To do: Could you retype the records word for word but without any pictures?

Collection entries
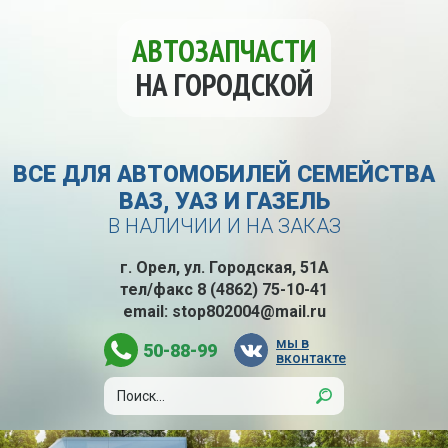
АВТОЗАПЧАСТИ
НА ГОРОДСКОЙ
ВСЕ ДЛЯ АВТОМОБИЛЕЙ СЕМЕЙСТВА
ВАЗ, УАЗ И ГАЗЕЛЬ
В НАЛИЧИИ И НА ЗАКАЗ
г. Орел, ул. Городская, 51А
тел/факс
8 (4862) 75-10-41
email:
stop802004@mail.ru
мы в
50-88-99
вконтакте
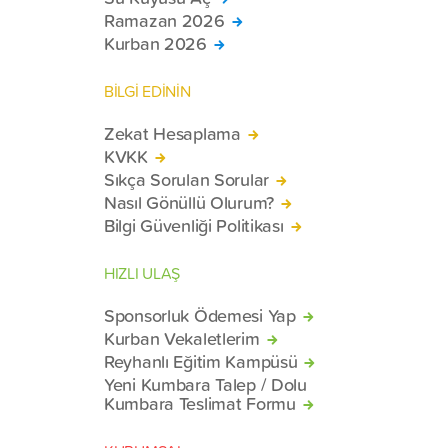
Ramazan 2026
Kurban 2026
BİLGİ EDİNİN
Zekat Hesaplama
KVKK
Sıkça Sorulan Sorular
Nasıl Gönüllü Olurum?
Bilgi Güvenliği Politikası
HIZLI ULAŞ
Sponsorluk Ödemesi Yap
Kurban Vekaletlerim
Reyhanlı Eğitim Kampüsü
Yeni Kumbara Talep / Dolu
Kumbara Teslimat Formu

Answer section:
АВТОЗАПЧАСТИ
НА ГОРОДСКОЙ
ВСЕ ДЛЯ АВТОМОБИЛЕЙ СЕМЕЙСТВА
ВАЗ, УАЗ И ГАЗЕЛЬ
В НАЛИЧИИ И НА ЗАКАЗ
г. Орел, ул. Городская, 51А
тел/факс
8 (4862) 75-10-41
email:
stop802004@mail.ru
мы в
50-88-99
вконтакте
Ramazan 2026
Kurban 2026
BİLGİ EDİNİN
Zekat Hesaplama
KVKK
Sıkça Sorulan Sorular
Nasıl Gönüllü Olurum?
Bilgi Güvenliği Politikası
HIZLI ULAŞ
Sponsorluk Ödemesi Yap
Kurban Vekaletlerim
Reyhanlı Eğitim Kampüsü
Yeni Kumbara Talep / Dolu
Kumbara Teslimat Formu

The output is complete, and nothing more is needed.